POLICY INSTITUTE AIMS TO INCREASE CHILDREN WHO MOVE TO PERMANENCY
According to a Sept. 15 National Governors Association's press release, "NGA Center for Best Practices Selects States to Participate in Policy Institute on Foster Care," NGA chose 12 states for "Changing the Outcome: Achieving and Sustaining a Safe Reduction in Foster Care." The policy institute, in collaboration with the National Conference of State Legislatures and Casey Family Programs, is designed to assist states in improving outcomes for vulnerable children and safely reducing the number of children in foster care. To reach these objectives, the institute will cover "prevention and community services provided to families so that fewer children enter care; shortening the timing that children spend in foster care and increasing the number of children who reach permanency through reunification, subsidized guardianship and adoption." NGA selected Colorado, Georgia, Iowa, Maryland, Michigan, Minnesota, New Hampshire, New Jersey, New York, Virginia, West Virginia and Wisconsin to take part in the institute. To read the press release, go to:
SENATE CONFIRMS NEW HEAD OF ADMINISTRATION FOR CHILDREN AND FAMILIES
A Sept. 23 U.S. Health and Human Services press release "HHS Secretary Sebelius Announces Senate Confirmation of Carmen Nazario as Assistant Secretary for Children and Families," reports that the Senate unanimously approved Nazario for the post. Nazario will be responsible for directing HHS' Administration for Children and Families. She has over 40 years of human services experience in the public, private and nonprofit sectors. The Senate Finance Committee will hold confirmation hearings on Oct. 1 for Bryan Samuels, formerly Director of the Illinois Department of Children and Family Services, for the post of Commissioner on Children, Youth, and Families. The spot for head of the Children’s Bureau remains vacant. To read the press release, go to:
http://www.hhs.gov/news/press/2009pres/09/20090923a.html; to access the Senate Finance Committee's hearing webpage, go to: http://finance.senate.gov/sitepages/hearing100109.html.

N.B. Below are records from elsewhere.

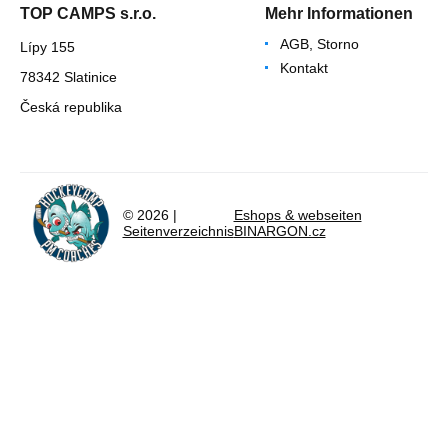
TOP CAMPS s.r.o.
Mehr Informationen
AGB, Storno
Lípy 155
Kontakt
78342 Slatinice
Česká republika
© 2026 |
Eshops & webseiten
Seitenverzeichnis
BINARGON.cz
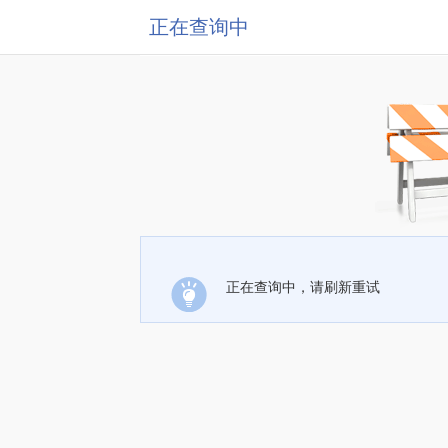
正在查询中
正在查询中，请刷新重试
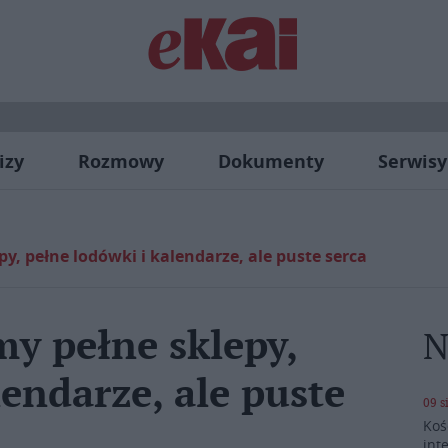
izy
Rozmowy
Dokumenty
Serwisy
, pełne lodówki i kalendarze, ale puste serca
y pełne sklepy,
N
lendarze, ale puste
09 s
Koś
int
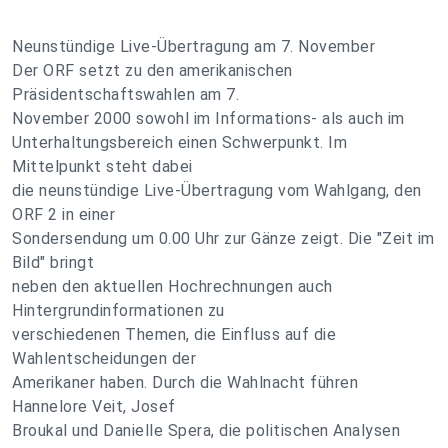
Neunstündige Live-Übertragung am 7. November
Der ORF setzt zu den amerikanischen
Präsidentschaftswahlen am 7.
November 2000 sowohl im Informations- als auch im
Unterhaltungsbereich einen Schwerpunkt. Im
Mittelpunkt steht dabei
die neunstündige Live-Übertragung vom Wahlgang, den
ORF 2 in einer
Sondersendung um 0.00 Uhr zur Gänze zeigt. Die "Zeit im
Bild" bringt
neben den aktuellen Hochrechnungen auch
Hintergrundinformationen zu
verschiedenen Themen, die Einfluss auf die
Wahlentscheidungen der
Amerikaner haben. Durch die Wahlnacht führen
Hannelore Veit, Josef
Broukal und Danielle Spera, die politischen Analysen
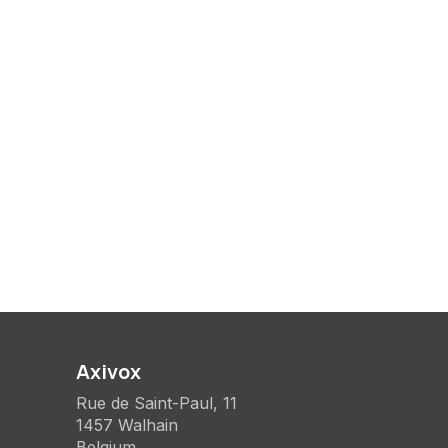
Axivox
Rue de Saint-Paul, 11
1457 Walhain
Belgium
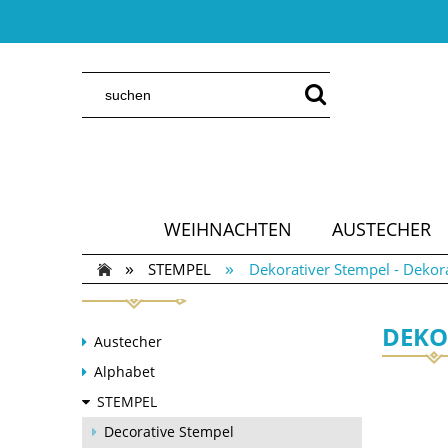
WEIHNACHTEN
AUSTECHER
»
»
STEMPEL
Dekorativer Stempel - Dekora
DEKO
Austecher
Alphabet
STEMPEL
Decorative Stempel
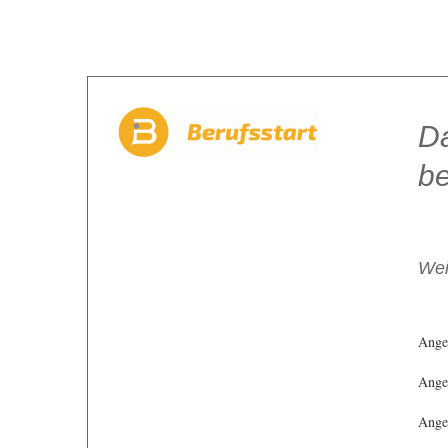
Da
be
Wei
Ange
Angeb
Angeb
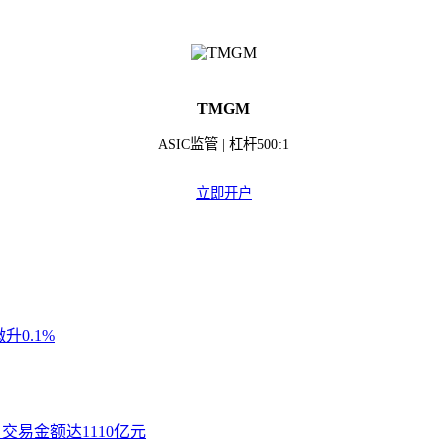
TMGM
ASIC监管 | 杠杆500:1
立即开户
升0.1%
 交易金额达1110亿元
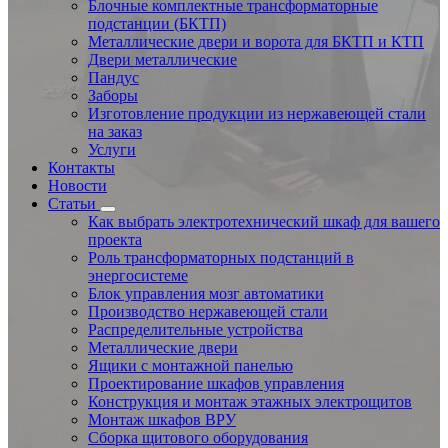
Блочные комплектные трансформаторные
подстанции (БКТП)
Металлические двери и ворота для БКТП и КТП
Двери металлические
Пандус
Заборы
Изготовление продукции из нержавеющей стали
на заказ
Услуги
Контакты
Новости
Статьи
Как выбрать электротехнический шкаф для вашего
проекта
Роль трансформаторных подстанций в
энергосистеме
Блок управления мозг автоматики
Производство нержавеющей стали
Распределительные устройства
Металлические двери
Ящики с монтажной панелью
Проектирование шкафов управления
Конструкция и монтаж этажных электрощитов
Монтаж шкафов ВРУ
Сборка щитового оборудования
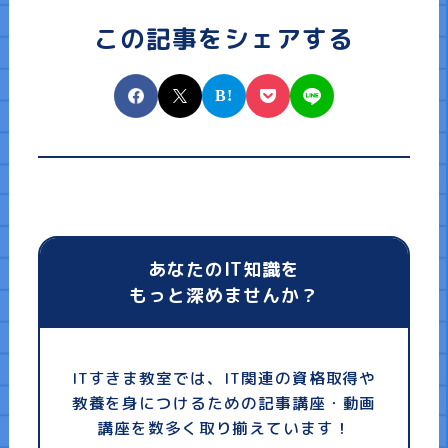
この記事をシェアする
あなたのIT知識を
もっと深めませんか？
ITすきま教室では、IT関連の資格取得や
教養を身につけるための記事講座・動画
講座を数多く取り揃えています！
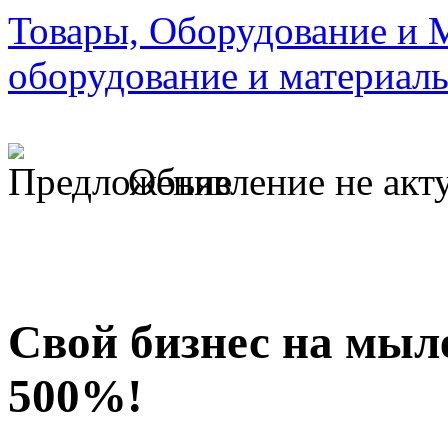
Товары, Оборудование и 
оборудование и материал
Объявление не акт
Свой бизнес на мыле
500%!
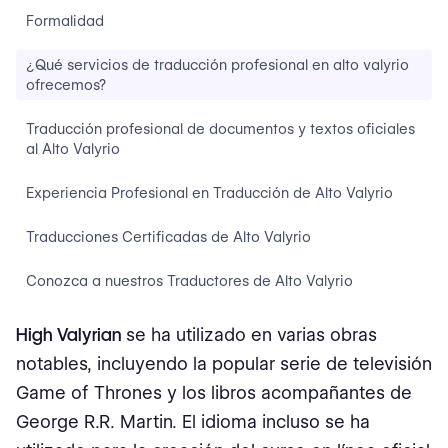
Formalidad
¿Qué servicios de traducción profesional en alto valyrio
ofrecemos?
Traducción profesional de documentos y textos oficiales
al Alto Valyrio
Experiencia Profesional en Traducción de Alto Valyrio
Traducciones Certificadas de Alto Valyrio
Conozca a nuestros Traductores de Alto Valyrio
¿Cuánto cuesta una traducción certificada del alto
High Valyrian
se ha utilizado en varias obras
valyrio al inglés?
notables, incluyendo la popular serie de televisión
Otros servicios de traducción de Alto Valyrio
Game of Thrones y los libros acompañantes de
George R.R. Martin. El idioma incluso se ha
Traducción de sitios web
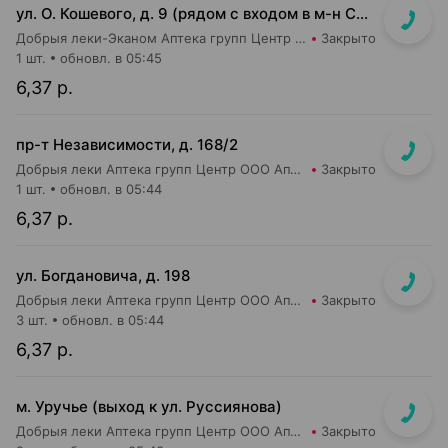
ул. О. Кошевого, д. 9 (рядом с входом в м-н Санта)
Добрыя леки-Эканом Аптека групп Центр ООО Аптека №80
Закрыто
1 шт.
обновл. в 05:45
6,37 р.
пр-т Независимости, д. 168/2
Добрыя леки Аптека групп Центр ООО Аптека №30
Закрыто
1 шт.
обновл. в 05:44
6,37 р.
ул. Богдановича, д. 198
Добрыя леки Аптека групп Центр ООО Аптека №44
Закрыто
3 шт.
обновл. в 05:44
6,37 р.
м. Уручье (выход к ул. Руссиянова)
Добрыя леки Аптека групп Центр ООО Аптека №16
Закрыто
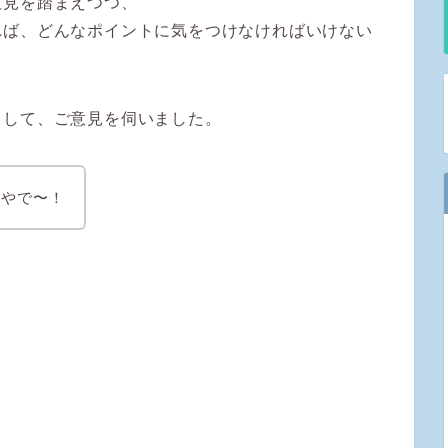
意見を踏まえつつ、
れば、どんなポイントに気をつけなければいけない
きして、ご意見を伺いました。
くやで〜！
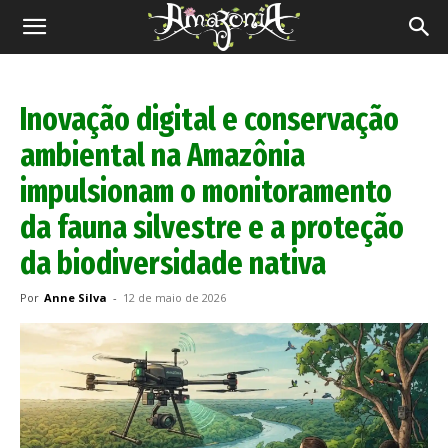
Revista
Amazônia
Inovação digital e conservação
ambiental na Amazônia
impulsionam o monitoramento
da fauna silvestre e a proteção
da biodiversidade nativa
Por
Anne Silva
-
12 de maio de 2026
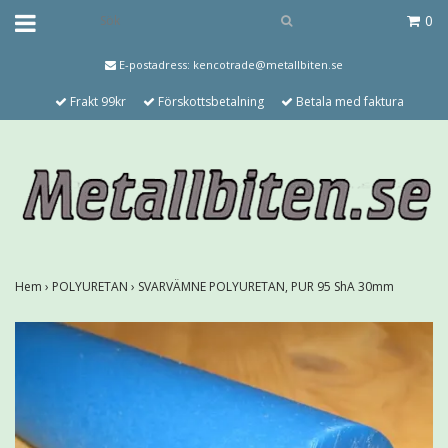
0
E-postadress:
kencotrade@metallbiten.se
Frakt 99kr
Förskottsbetalning
Betala med faktura
Hem
›
POLYURETAN
›
SVARVÄMNE POLYURETAN, PUR 95 ShA 30mm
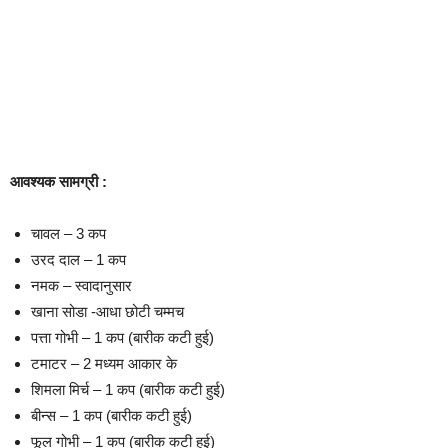
आवश्यक सामग्री :
चावल – 3 कप
उरद दाल – 1 कप
नमक – स्वादानुसार
खाना सोडा -आधा छोटी चम्मच
पत्ता गोभी – 1 कप (बारीक कटी हुई)
टमाटर – 2 मध्यम आकार के
शिमला मिर्च – 1 कप (बारीक कटी हुई)
बीन्स – 1 कप (बारीक कटी हुई)
फूल गोभी – 1 कप (बारीक कटी हुई)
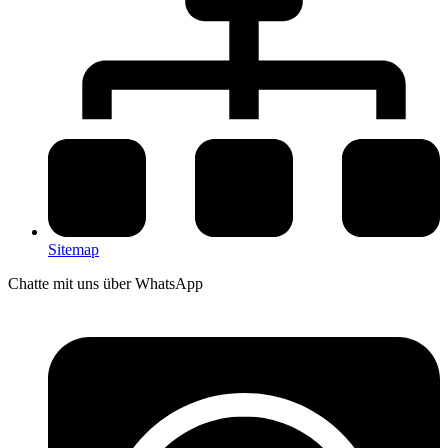
Sitemap
Chatte mit uns über WhatsApp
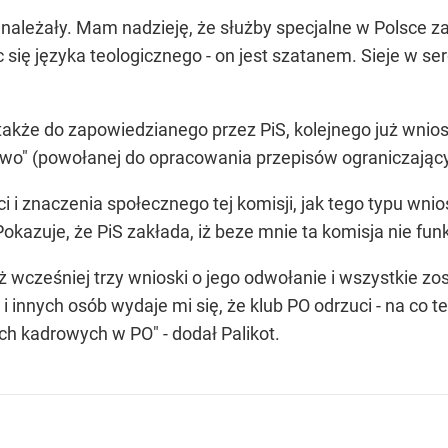
e należały. Mam nadzieję, że służby specjalne w Polsce 
ąc się języka teologicznego - on jest szatanem. Sieje w se
ę także do zapowiedzianego przez PiS, kolejnego już wni
wo" (powołanej do opracowania przepisów ograniczający
 znaczenia społecznego tej komisji, jak tego typu wnios
zuje, że PiS zakłada, iż beze mnie ta komisja nie funk
uż wcześniej trzy wnioski o jego odwołanie i wszystkie z
nnych osób wydaje mi się, że klub PO odrzuci - na co też
ach kadrowych w PO" - dodał Palikot.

EVALUATION FINDS GEORGIA ATTACHMENT THERAPY PROGRAM IS EFFECTIVE
An attachment therapy program funded by the Georgia Office of Adoptions examined the effectiveness of attachment therapy with 24 adopted children diagnosed with Reactive Attachment Disorder, and found that post-test scores on two standardized measures evidenced a significant reduction in problems. "A Preliminary Investigation of the Effectiveness of Attachment Therapy for Adopted Children with Reactive Attachment Disorder," by Jane Wimmer, Elizabeth Vonk and Patrick Bordnick, is in the most recent issue of Child and Adolescent Social Work (Volume 26, Issue 4). The attachment therapy consisted of parent education and skills training, family-focused counseling, and a focus on intensive bonding of the child and parent; it was provided by five therapy teams receiving training from Children Unlimited of South Carolina. To access an abstract, go to:
DEVELOPMENT OF CHILDREN WITH RAD LAGS 5 YEARS BEHIND AGE LEVEL
A descriptive study of 57 adopted and foster children with a diagnosis of Reactive Attachment Disorder and a history of maltreatment compares their developmental age (mean=4.4 years as measured by the Vineland Adaptive Behavior Scales) to their chronological age (9.9 years), finding a mean of 5.5 years difference between the two. "Effects of Early Maltreatment on Development: A Descriptive Study Using the Vineland Adaptive Behavior Scales-II," by Arthur Becker-Weidman, was published in the spring issue of Child Welfare (Volume 88, Issue 2). The study found older youth (mean age=14) showed significantly greater maladaptive behavior than did the younger children, underscoring the need to begin treatment as early as possible and with interventions having evidence of effectiveness—Hughes' Dyadic Developmental Psychotherapy is recommended. Also, parenting approaches based on developmental age of these children is important. The abstracts for this issue have not yet been made available online.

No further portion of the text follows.